Al Jazeera's long-awaited English language rolling news channel, which launched on Wednesday, is determined not to "follow the pack" but set its own news agenda, according to London bureau chief Sue Phillips She said: "If the rest of the world was leading on a Tony Blair speech or an opening of parliament, the channel might decide to lead with a story from Africa or from Japan."
Defending the decision not to go big on the Japan tsunami threat on Wednesday afternoon, Phillips said that the decision was taken "in a similar way to lots of organisations". "We react like most news organisations," she said. "But one of the differences with Al Jazeera is that we have incredible freedom and vast resources around the world that we can decide what stories to go with and not simply follow the pack."
Al Jazeera English has a team of more than 700 staff working in 18 bureaux worldwide in addition to the Al Jazeera network's 40-plus bureaux. The channel is broadcast in English around the world including New Zealand and Latin America and will be broadcast from centres in Doha, Kuala Lumpur, Washington DC and London.

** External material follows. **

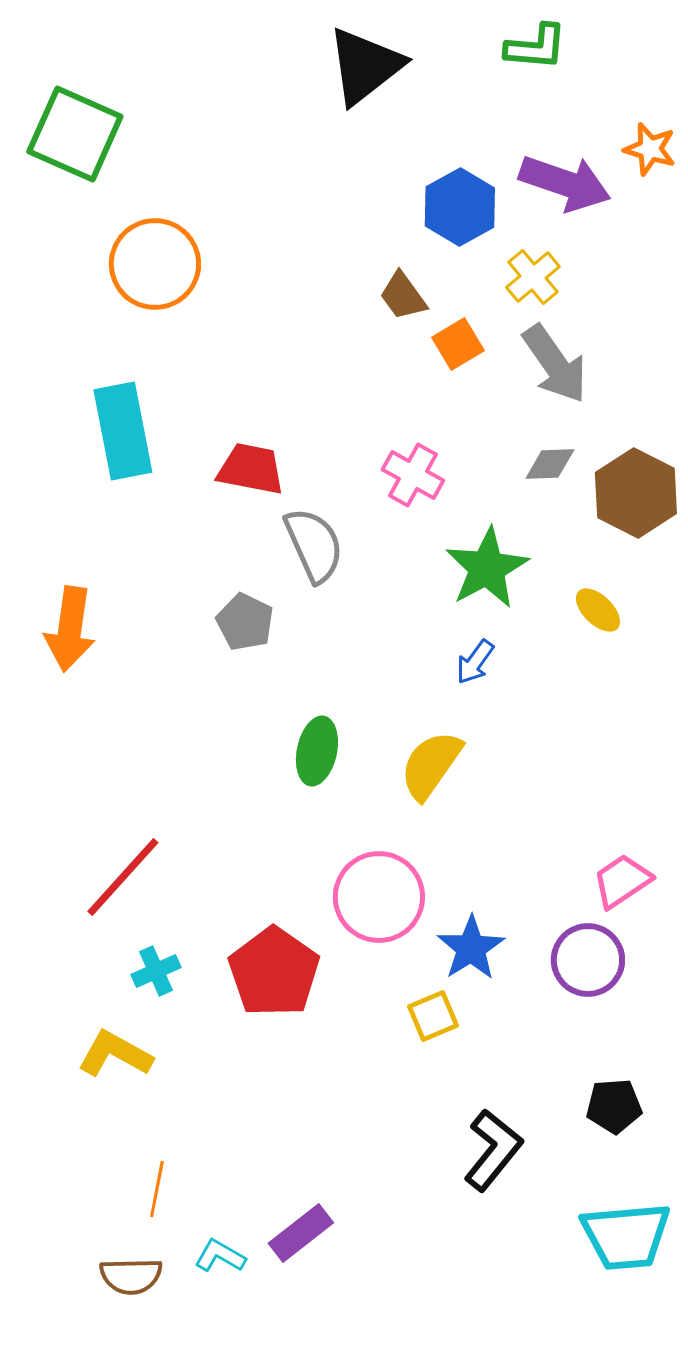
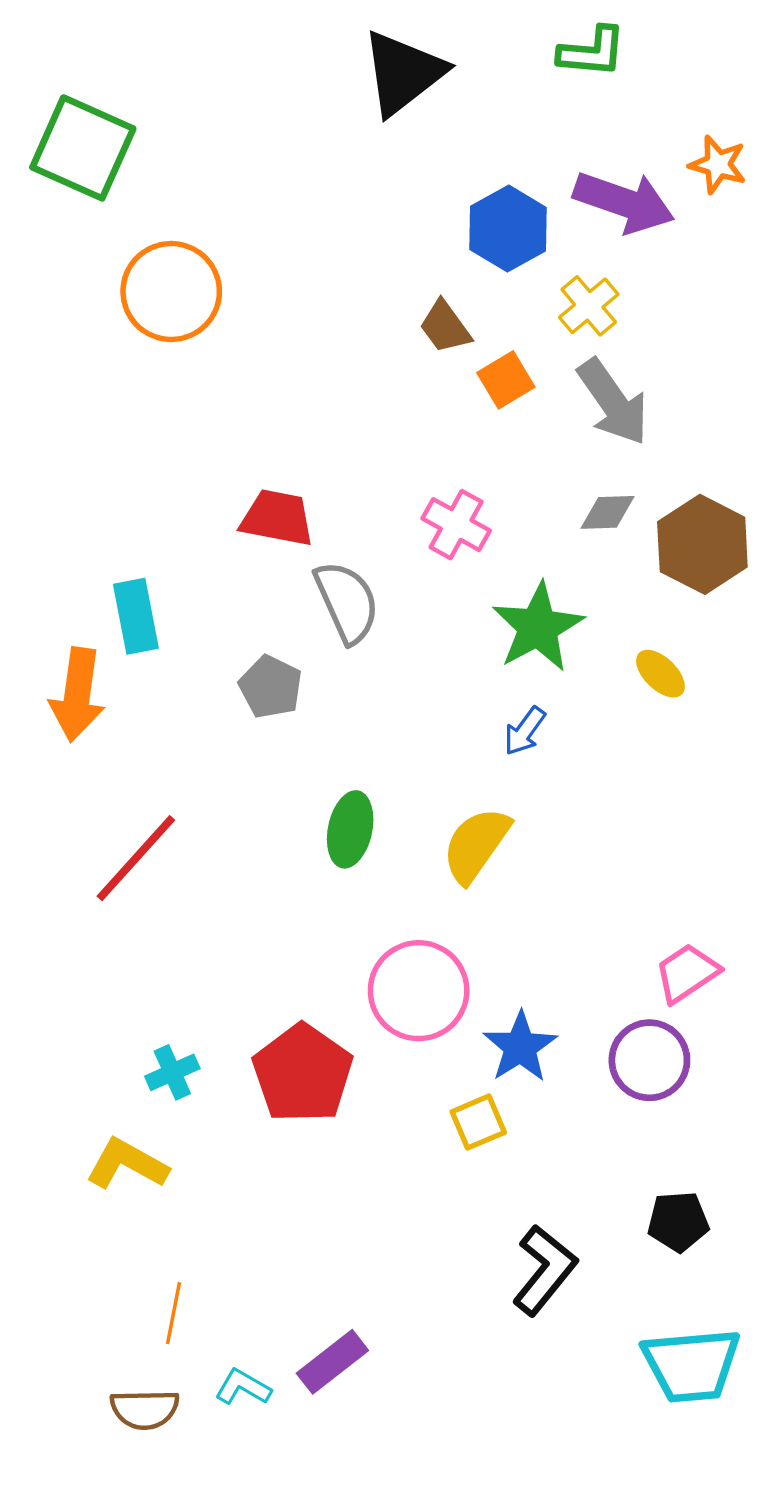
cyan rectangle: (123, 431) -> (136, 616), moved, size x0.7
red line: (123, 877) -> (136, 858), moved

"We have got to have a truly global perspective on everything we air on the news," said Phillips, who added that the channel considered itself an alternative to the BBC. "We will cover more stories in the developing world and the unreported world. We've got resources to allow us to do that."
As the first English-speaking global network to be based in the Middle East, around 30 to 50 per cent of its coverage would be from there, said Phillips.
Phillips, former bureau chief for the Canadian Broadcasting Corporation, was confident that there was room for another channel in the UK, despite the failure of the ITV News channel to survive up against the BBC, Sky News and CNN.
"If you just look at the first two and a half hours we have been on air, that is alternative. There was a documentary on Liberia that most viewers haven't seen before. That's fascinating, interesting, that's the reason people will turn to us, for live news. That is the alternative that viewers will want to see."